Escucharemos en el prefacio, que luego proclamaremos, que el Señor glorioso que vendrá al final de los tiempos, “viene ahora a nuestro encuentro en cada persona y en cada acontecimiento, para que lo recibamos en la fe y por el amor demos testimonio de la espera dichosa de su reino”. El profeta Isaías, en la primera lectura, ha dicho claramente que Dios sale al encuentro del que practica la justicia. Y el Apóstol Pablo, en la segunda lectura, nos dice a nosotros, que aguardamos la manifestación de nuestro Señor Jesucristo, que importa mucho salir bien parados cuando tengamos que presentarnos ante el tribunal de Jesucristo. Para salir bien parados nada mejor que encontrar hoy al Señor presente ya en nuestras vidas y en cada uno de los hermanos que se aproximan a nosotros.
El adviento es tiempo de atención y de cuidado, tiempo de vigilancia dice Jesús en el Evangelio.
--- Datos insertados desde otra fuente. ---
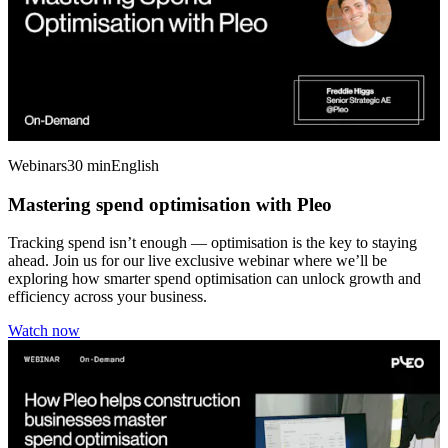
Webinars
30 min
English
Mastering spend optimisation with Pleo
Tracking spend isn’t enough — optimisation is the key to staying
ahead. Join us for our live exclusive webinar where we’ll be
exploring how smarter spend optimisation can unlock growth and
efficiency across your business.
Watch now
Tiempo de estar atentos. Atentos a tantas injusticias y desigualdades; atentos a quienes más sufren las consecuencias de esta pandemia; atentos a los grupos, personas e instituciones que están empeñadas en cuidar la tierra y cuidar de los habitantes de la tierra; atentos para consumir de forma que la vida sea abundante para todos; atentos a lo que está diciendo el Espíritu en los signos de los tiempos; atentos para descubrir el rostro de Cristo en quién nos necesita; atentos para no hacer ningún daño ni causar ninguna lágrima.
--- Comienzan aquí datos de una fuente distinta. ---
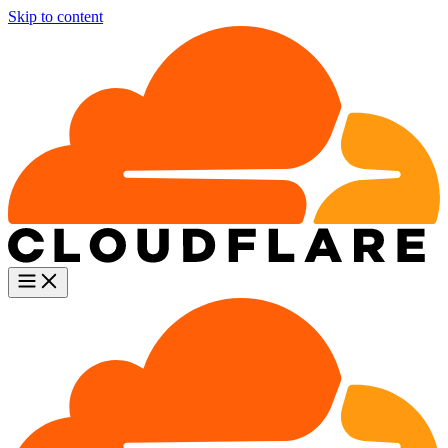
Skip to content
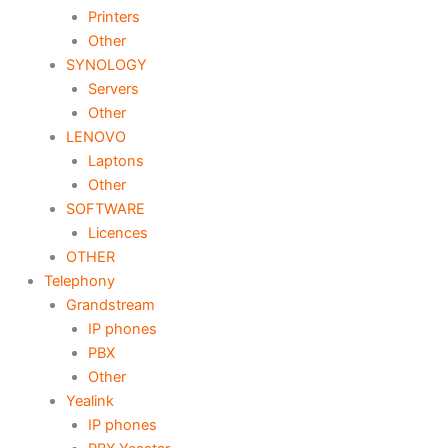
Printers
Other
SYNOLOGY
Servers
Other
LENOVO
Laptons
Other
SOFTWARE
Licences
OTHER
Telephony
Grandstream
IP phones
PBX
Other
Yealink
IP phones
La encíclica que acaba de publicar el Papa, Fratelli tutti, puede ser un buen manual del adviento, pues en ella nos invita a construir una nueva humanidad más fraterna, en la que haya tierra, pan y techo para todos; en la que nadie sea discriminado por motivos de raza, de orientación sexual, de lugar de nacimiento, de enfermedad o de pobreza. Esta humanidad es la que Dios quiere y la que debemos preparar. El apóstol Pablo dice que estamos capacitados para preparar esa nueva humanidad, pues hemos sido enriquecidos en todo, en el hablar y en el saber. Podríamos añadir: y también en el hacer.
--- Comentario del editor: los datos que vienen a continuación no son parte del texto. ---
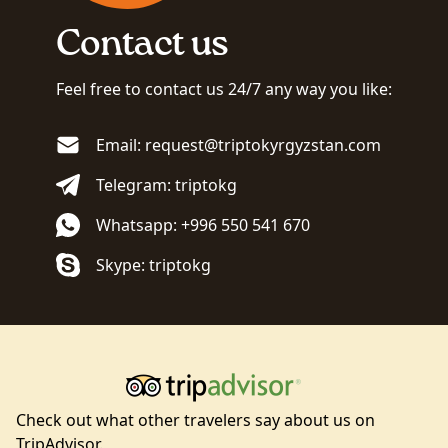
Contact us
Feel free to contact us 24/7 any way you like:
Email: request@triptokyrgyzstan.com
Telegram: triptokg
Whatsapp: +996 550 541 670
Skype: triptokg
Check out what other travelers say about us on
TripAdvisor.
Hablar, saber, hacer: hablar palabras positivas, palabras de reconciliación, palabras que unan y no dividan. Saber que todos somos hijas e hijos de Dios, que Dios ama a todos con todo su amor, y quiere para cada uno un presente y un futuro lleno de vida. Y hacer, o sea cuidar unos de otros, cuidar la tierra que nos da el alimento, cuidar sobre todo de los más necesitados. Esos son los caminos del Señor de los que habla el profeta Isaías. Ese es el camino que nosotros estamos llamados a recorrer en este tiempo de adviento y siempre.